Although you begin to draw your own conclusions about the whereabouts of Frankie, you gradually learn the story of where he is and how he came to be there. We also eventually learn the heartbreaking story of Bruce and how he ended up living by the canal, but neither story is dealt with in a mawkish and overly-sentimental way, which would have been so easy to do.

This novel has all the elements of Brian Conaghan's trademark genius. A genuinely unique and authentic voice in Lenny both in his 'stream of consciousness' dialogue and in his actions. I loved the way that Lenny's actions would be second-guessed by the Angel, Devil and Frankie! The inclusion of Lenny's haikus was also a lovely touch and bought an authenticity to the story as another of Lenny's coping strategies. An absolute legend of a character in Bruce, too - the way that the adult point of view is put across is truly brilliant and ultimately necessary to make the story genuine and believable.

Although Frankie did wrong it was circumstance that meant he ended up where he did, and I couldn't help but root for him and am so glad he was made out to be a loving brother who highlighted the importance of talking about how you feel. All the other supporting characters; Mrs Hick the Headteacher, Trisha Woods the supportive friend and Shona, Grace and Liam and the rest of the cast of bullies who make Lenny's life miserable are all perfectly formed with not a misplaced one amongst them.

Recommend this book to everyone! Cardboard Cowboys highlights the power of friendship and of being unique. One of my favourite lines from the books is 'Who wants to be identical when you can be singular?' It's an emotional story but the ending will envelope you with such a warm hug of a feeling that you will be smiling for hours.

352 pages / Ages 10+ / Reviewed by Lucy Georgeson, school librarian

Suggested Reading Age 9+


Cardboard Cowboys is honest and brave. It tells the tale of Lenny, a boy bullied because of his appearance and who, as a result, is reluctant to go to school. Lenny carries a lot of weight with him and not just his physical size; he has a heavy burden of guilt that is hinted at and slowly revealed throughout the story.

Lenny is a nice lad. We see what it is like to be him, to be an ordinary boy growing up, trying to fit in, wanting to be loved, liked and most importantly, forgiven. On one of the days when Lenny seeks refuge at the canal side rather than enduring the horrors of school, he meets up with Bruce. Bruce is also a loner, another one of society’s misfits. He’s also considerably older than Lenny and the problems that this could cause are openly and honestly dealt with. Both Lenny and Bruce have stories to tell and histories to confront and their friendship allows them to deal with their pasts and to help each other to go forwards into the future.

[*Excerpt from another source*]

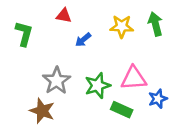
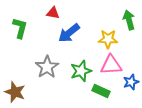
yellow star: (122, 26) -> (108, 39), moved
blue arrow: (83, 40) -> (69, 33), size x1.6
brown star: (42, 111) -> (15, 92), moved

The unlikely friendship that is forged between Lenny and Bruce is truly heart-warming. Bruce speaks the truth to Lenny and helps him to see himself as he really is, yes, he’s overweight but he’s also talented, wise and caring. Together, Lenny and Bruce solve problems, hatch plans, confront fears and deal with issues that have hung over them like black clouds. With Bruce’s encouragement and nurturing, Lenny begins to shrug off the negativity and self-loathing that have burdened him for so long. You can’t help yourself from inwardly cheering as Lenny begins to believe in himself and to lift his head up high.

This is a great book. It is not overly sentimental, but it is uplifting; it isn’t action-packed, but it is gripping. I liked the truthfulness of the story telling and the credibility of the characters. There are moments of poignancy and tenderness but there is also subtle humour and a sense of fun. The backbone of the story is the journey of Lenny and Bruce: their absconding and subsequent long coach journey but also the journey of their hearts as they deal with the issues that have been allowed to linger for far too long. 

Cardboard Cowboys is a no holds barred reality story which will have you smiling as you quickly become friends with a pair of unlikely cowboys.